Bolte had begun investigating probiotics and fecal transplants when she met Allen-Vercoe last year. The Guelph microbiologist talked about her own research interest in potential supplements and treatments to restore healthy gut bugs (http://atguelph.uoguelph.ca/2012/06/bacteria-hold-key-to-better-health/).

Recalling their conversation, Bolte says, “She started talking at Dr. Finegold’s party about what she was doing. It was everything I had dreamed of – a complex human probiotic. This is the groundbreaking research that needs to take place in order for a product like this to come to market.

Earlier this year, Bolte visited Guelph to meet with Allen-Vercoe, Monteiro and other researchers. She brought her daughter, Erin, 22, who this year completed a biochemistry degree at the University of Notre Dame.
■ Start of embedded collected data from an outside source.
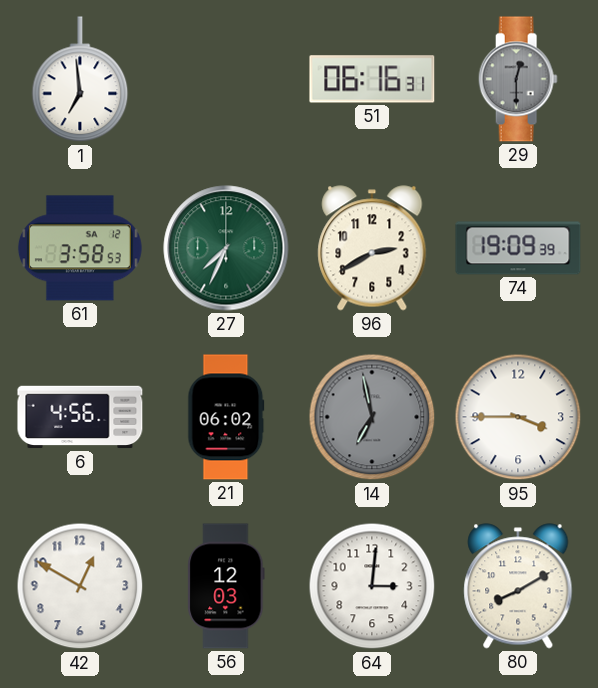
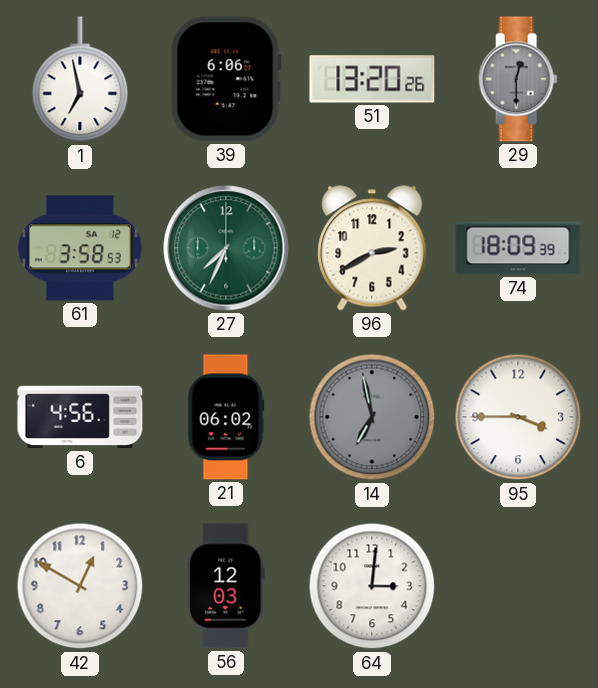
1: 6:59 -> 6:58
39: none -> 6:06
51: 06:16 -> 13:20
74: 19:09 -> 18:09
80: 8:10 -> none
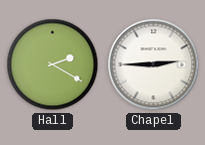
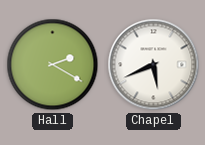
Chapel: 2:45 -> 5:41
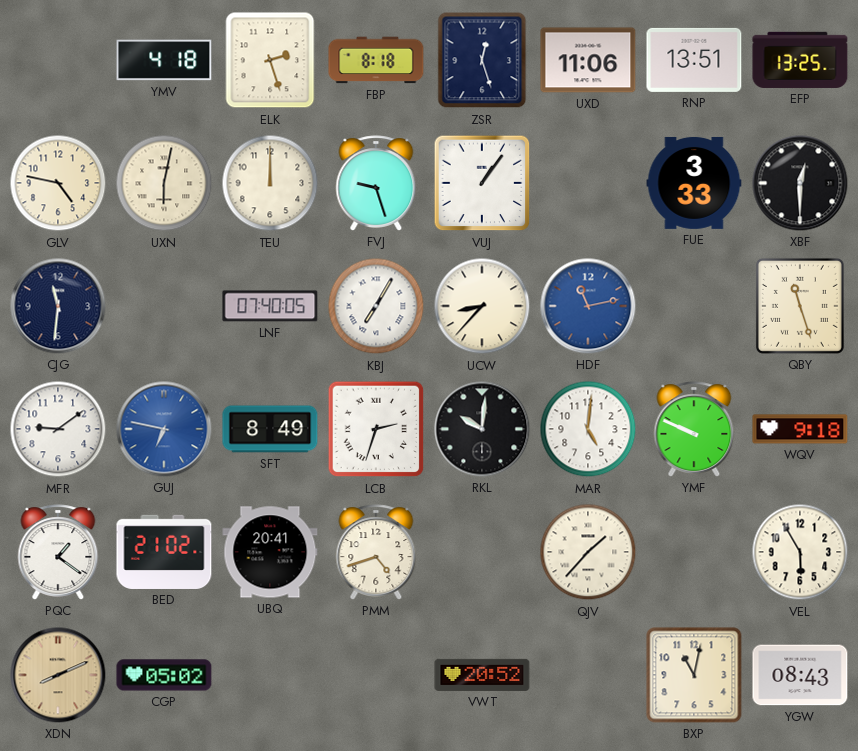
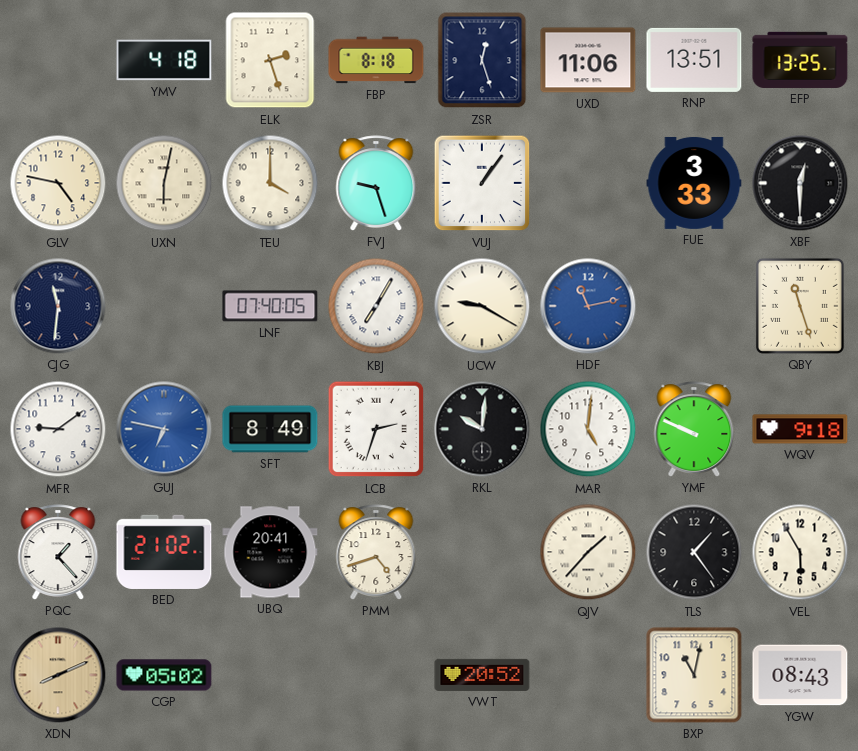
TEU: 12:00 -> 4:00
UCW: 8:37 -> 9:20
PQC: 1:21 -> 1:23
TLS: none -> 1:24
Erin plans to become a doctor and medical researcher. Before that, she hopes to learn about microbiology as a grad student in Allen-Vercoe’s lab.

She’s applied to Guelph. But as of late June, she needed to find enough money to pay for international studies.

“I was completely blown away by how much everybody works together at Guelph,” says Erin.

Ultimately, she hopes to study the bacterial theory of autism herself. “Autism is the focus to me because I’ve grown up with it.”

Allen-Vercoe was among international scientists featured in a documentary called “The Autism Enigma,” aired last year on David Suzuki’s The Nature of Things. The show will re-air July 26 at 8 p.m. on CBC TV.